**WHAT THE EXERCISE ASKS**
Below is a block of records; return all of them exactly, but without the images.

=====

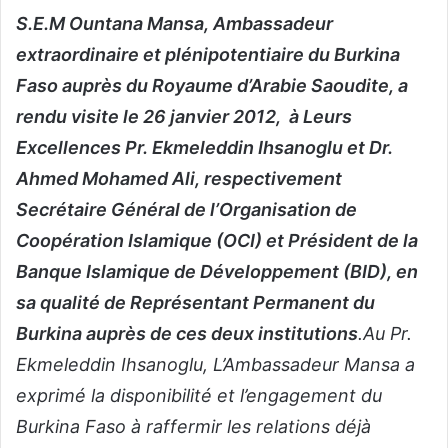
S.E.M Ountana Mansa, Ambassadeur
v
o
extraordinaire et plénipotentiaire
du Burkina
y
Faso auprès du Royaume d’Arabie Saoudite, a
e
rendu visite
le 26 janvier 2012,
à Leurs
r
u
Excellences Pr. Ekmeleddin Ihsanoglu et Dr.
n
Ahmed Mohamed Ali, respectivement
c
Secrétaire Général de l’Organisation de
o
Coopération Islamique (OCI) et Président de la
u
r
Banque Islamique de Développement (BID), en
r
sa qualité de Représentant Permanent du
i
Burkina auprès de ces deux institutions
.
Au Pr.
e
l
Ekmeleddin Ihsanoglu, L’Ambassadeur Mansa a
exprimé la disponibilité et l’engagement du
Burkina Faso à raffermir les relations déjà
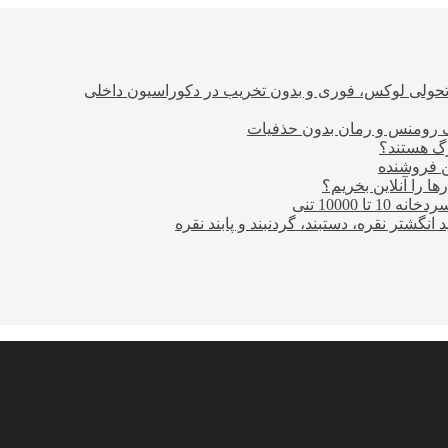
؛ تحولی لوکس، فوری و بدون تخریب در دکوراسیون داخلی
ن فروشنده
ا را آنلاین بخریم؟
10000 تنی
نگشتر نقره، دستبند، گردنبند و پابند نقره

=====

**ANSWER FOR THE TASK**
S.E.M Ountana Mansa, Ambassadeur
v
o
extraordinaire et plénipotentiaire
du Burkina
y
Faso auprès du Royaume d’Arabie Saoudite, a
e
rendu visite
le 26 janvier 2012,
à Leurs
r
u
Excellences Pr. Ekmeleddin Ihsanoglu et Dr.
n
Ahmed Mohamed Ali, respectivement
c
Secrétaire Général de l’Organisation de
o
Coopération Islamique (OCI) et Président de la
u
r
Banque Islamique de Développement (BID), en
r
sa qualité de Représentant Permanent du
i
Burkina auprès de ces deux institutions
.
Au Pr.
e
l
Ekmeleddin Ihsanoglu, L’Ambassadeur Mansa a
exprimé la disponibilité et l’engagement du
Burkina Faso à raffermir les relations déjà
؛ تحولی لوکس، فوری و بدون تخریب در دکوراسیون داخلی
ن فروشنده
ا را آنلاین بخریم؟
10000 تنی
نگشتر نقره، دستبند، گردنبند و پابند نقره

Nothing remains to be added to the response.